= Beginning of Section =

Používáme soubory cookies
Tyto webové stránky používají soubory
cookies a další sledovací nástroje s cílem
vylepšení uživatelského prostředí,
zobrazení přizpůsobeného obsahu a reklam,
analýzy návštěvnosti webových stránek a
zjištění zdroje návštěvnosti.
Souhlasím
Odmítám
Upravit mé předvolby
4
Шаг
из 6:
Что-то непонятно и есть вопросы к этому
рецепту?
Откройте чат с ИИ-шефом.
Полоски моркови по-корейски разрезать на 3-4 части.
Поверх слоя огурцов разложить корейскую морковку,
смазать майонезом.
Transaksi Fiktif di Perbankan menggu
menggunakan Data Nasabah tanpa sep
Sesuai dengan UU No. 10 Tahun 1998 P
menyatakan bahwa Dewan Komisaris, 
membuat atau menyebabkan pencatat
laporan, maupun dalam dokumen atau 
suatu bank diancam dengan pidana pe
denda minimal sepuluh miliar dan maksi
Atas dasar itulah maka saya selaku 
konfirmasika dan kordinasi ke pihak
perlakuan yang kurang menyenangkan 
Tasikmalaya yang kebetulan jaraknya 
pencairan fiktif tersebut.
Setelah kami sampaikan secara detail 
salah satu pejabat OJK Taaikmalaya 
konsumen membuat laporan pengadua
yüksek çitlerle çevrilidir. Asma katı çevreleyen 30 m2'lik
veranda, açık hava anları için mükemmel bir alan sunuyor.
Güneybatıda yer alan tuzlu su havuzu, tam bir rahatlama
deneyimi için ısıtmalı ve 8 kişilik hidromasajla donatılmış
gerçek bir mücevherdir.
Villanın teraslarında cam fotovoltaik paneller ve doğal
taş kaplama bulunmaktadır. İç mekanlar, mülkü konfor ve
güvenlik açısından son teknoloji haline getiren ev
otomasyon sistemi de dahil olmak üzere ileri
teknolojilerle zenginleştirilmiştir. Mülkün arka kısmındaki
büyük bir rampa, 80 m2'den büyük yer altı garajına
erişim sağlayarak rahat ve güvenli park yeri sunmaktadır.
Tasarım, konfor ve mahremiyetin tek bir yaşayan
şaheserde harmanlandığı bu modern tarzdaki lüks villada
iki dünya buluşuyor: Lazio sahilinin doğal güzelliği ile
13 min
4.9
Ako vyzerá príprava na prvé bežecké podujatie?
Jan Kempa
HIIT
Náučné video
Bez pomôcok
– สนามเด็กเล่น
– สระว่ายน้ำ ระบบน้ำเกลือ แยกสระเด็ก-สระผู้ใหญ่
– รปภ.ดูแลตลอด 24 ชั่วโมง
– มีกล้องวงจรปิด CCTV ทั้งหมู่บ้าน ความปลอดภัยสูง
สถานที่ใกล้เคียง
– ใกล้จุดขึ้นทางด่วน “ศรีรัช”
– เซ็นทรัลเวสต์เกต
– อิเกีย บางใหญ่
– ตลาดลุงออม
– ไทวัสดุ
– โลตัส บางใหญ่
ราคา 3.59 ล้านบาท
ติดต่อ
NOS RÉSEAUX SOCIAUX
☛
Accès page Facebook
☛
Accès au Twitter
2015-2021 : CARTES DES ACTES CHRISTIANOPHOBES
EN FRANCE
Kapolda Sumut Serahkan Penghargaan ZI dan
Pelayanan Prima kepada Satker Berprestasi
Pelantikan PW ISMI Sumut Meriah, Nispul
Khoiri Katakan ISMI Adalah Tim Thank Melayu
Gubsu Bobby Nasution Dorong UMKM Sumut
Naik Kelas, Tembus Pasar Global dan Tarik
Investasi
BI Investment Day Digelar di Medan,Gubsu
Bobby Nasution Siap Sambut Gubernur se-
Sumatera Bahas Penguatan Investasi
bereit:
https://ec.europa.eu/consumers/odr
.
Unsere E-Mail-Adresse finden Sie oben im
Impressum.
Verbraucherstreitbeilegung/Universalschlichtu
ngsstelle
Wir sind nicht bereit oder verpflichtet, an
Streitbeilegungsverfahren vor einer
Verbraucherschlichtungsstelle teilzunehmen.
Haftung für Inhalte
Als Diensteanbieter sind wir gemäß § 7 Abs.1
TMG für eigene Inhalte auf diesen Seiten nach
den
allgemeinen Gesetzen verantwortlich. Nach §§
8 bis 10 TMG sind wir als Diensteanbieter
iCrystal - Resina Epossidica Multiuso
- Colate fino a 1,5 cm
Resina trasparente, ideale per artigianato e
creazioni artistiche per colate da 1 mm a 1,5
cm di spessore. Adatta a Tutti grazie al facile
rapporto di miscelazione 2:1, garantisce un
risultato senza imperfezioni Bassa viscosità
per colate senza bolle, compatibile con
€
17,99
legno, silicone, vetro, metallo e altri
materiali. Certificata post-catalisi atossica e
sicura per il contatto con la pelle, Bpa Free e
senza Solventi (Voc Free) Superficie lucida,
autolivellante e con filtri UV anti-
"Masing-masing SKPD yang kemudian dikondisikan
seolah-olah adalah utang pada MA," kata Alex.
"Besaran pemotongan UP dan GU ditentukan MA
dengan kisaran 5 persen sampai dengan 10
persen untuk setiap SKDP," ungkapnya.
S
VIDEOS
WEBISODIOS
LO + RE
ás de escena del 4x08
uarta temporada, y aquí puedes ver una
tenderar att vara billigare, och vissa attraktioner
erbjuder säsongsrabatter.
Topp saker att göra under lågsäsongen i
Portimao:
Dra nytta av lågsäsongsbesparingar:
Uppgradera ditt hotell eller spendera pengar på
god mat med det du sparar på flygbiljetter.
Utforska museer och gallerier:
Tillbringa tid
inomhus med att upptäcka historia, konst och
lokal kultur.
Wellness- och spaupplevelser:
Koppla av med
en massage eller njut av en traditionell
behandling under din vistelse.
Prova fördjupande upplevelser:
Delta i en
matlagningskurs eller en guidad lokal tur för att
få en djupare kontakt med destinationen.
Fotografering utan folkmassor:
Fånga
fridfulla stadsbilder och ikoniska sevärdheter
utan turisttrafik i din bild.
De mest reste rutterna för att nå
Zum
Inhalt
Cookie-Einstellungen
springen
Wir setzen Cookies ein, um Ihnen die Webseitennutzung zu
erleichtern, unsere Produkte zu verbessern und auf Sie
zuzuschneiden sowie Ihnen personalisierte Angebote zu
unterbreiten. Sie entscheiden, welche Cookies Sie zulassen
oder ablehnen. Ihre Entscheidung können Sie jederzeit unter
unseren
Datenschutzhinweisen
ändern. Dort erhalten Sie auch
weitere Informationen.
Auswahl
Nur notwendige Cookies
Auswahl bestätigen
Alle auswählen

= End of Section =

Exercise: All lines containing "Sumut" in the material above should appear in your reply, copied exactly.

Reply:
Kapolda Sumut Serahkan Penghargaan ZI dan
Pelantikan PW ISMI Sumut Meriah, Nispul
Gubsu Bobby Nasution Dorong UMKM Sumut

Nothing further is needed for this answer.